Personal information
- Full name: Percy Stuart Newling Furler
- Nickname(s): Brone
- Date of birth: 20 February 1904
- Date of death: 23 January 1991 (aged 86)
- Original team(s): Noarlunga

Playing career^{1}
- Years: Club / Games (Goals)
- 1922-1933: North Adelaide / 187 (152)
- Total:  / 187 (152)

Representative team honours
- Years: Team / Games (Goals)
- 1923, 1928-1933: South Australia / 19 (15)
- Total:  / 19 (15)

Coaching career^{3}
- Years: Club / Games (W–L–D)
- 1929: North Adelaide / 17 (8-8-1)
- Total:  / 17 (8-8-1)
- ^{1} Playing statistics correct to the end of 1933.^{2} Representative statistics correct as of 1933.^{3} Coaching statistics correct as of 1929.

Career highlights
- North Adelaide leading goalkicker 1927 (41); 2x North Adelaide premiership player 1930, 1931; North Adelaide captain 1928-1929, 1931-1933; North Adelaide Team of the Century; South Australian Football Hall of Fame Inductee 2002; South Australia captain 1932-1933; 2x Best on Ground SA v Vic 1932, 1933;

= Percy Furler =

Australian rules footballer and coach

Percy Stewart Newling Furler (20 February 1904 – 23 January 1991) was an Australian rules footballer who played for and coached North Adelaide in the South Australian National Football League (SANFL). Furler was a key figure in North Adelaide's 1930 and 1931 premierships, including the latter as captain.

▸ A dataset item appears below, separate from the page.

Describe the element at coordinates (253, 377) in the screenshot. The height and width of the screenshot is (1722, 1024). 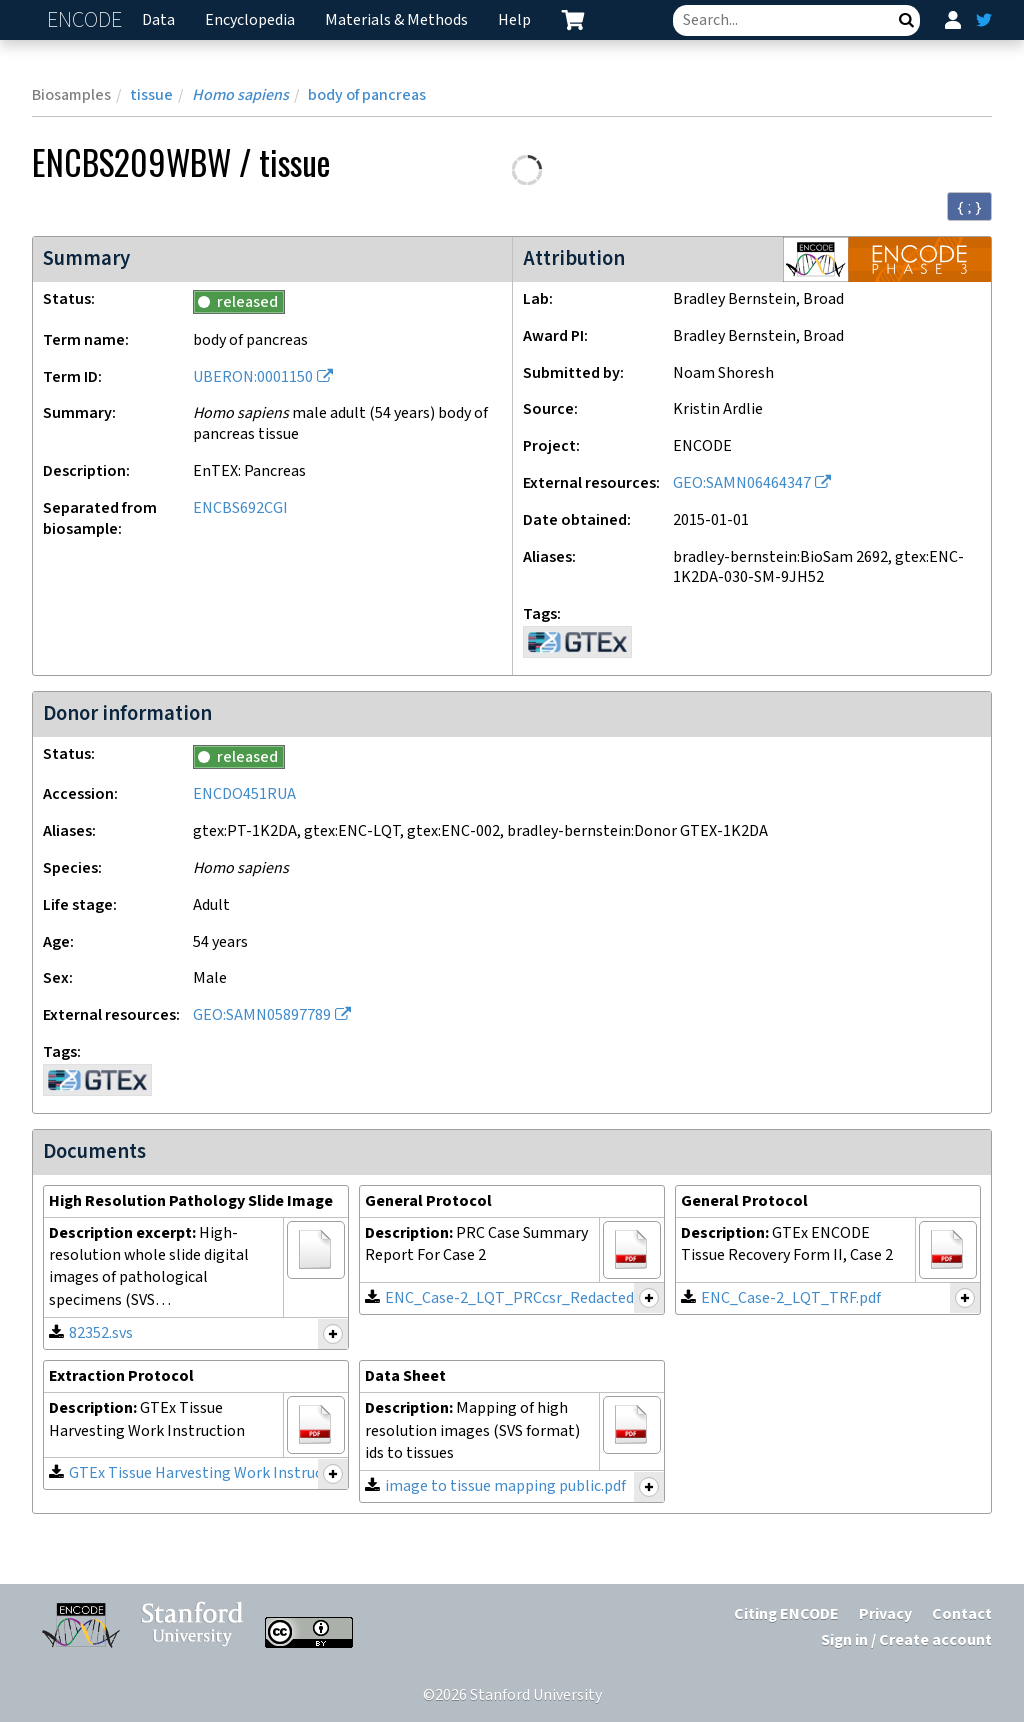
I see `UBERON:0001150` at that location.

Originating from the Noarlunga Football Club in the Southern Football Association, Furler played there together with his four brothers, Ray, Albert, Ross and Leslie, and was rejected by Sturt prior to joining North Adelaide.

In 1947, Furler was appointed Secretary of the North Adelaide Football Club, a position he would only hold for the one season.

In 2002 Furler was an inaugural inductee into the South Australian Football Hall of Fame.

Furler's nephew Bob Furler was also a notable footballer, winning the 1947 Tassie Medal.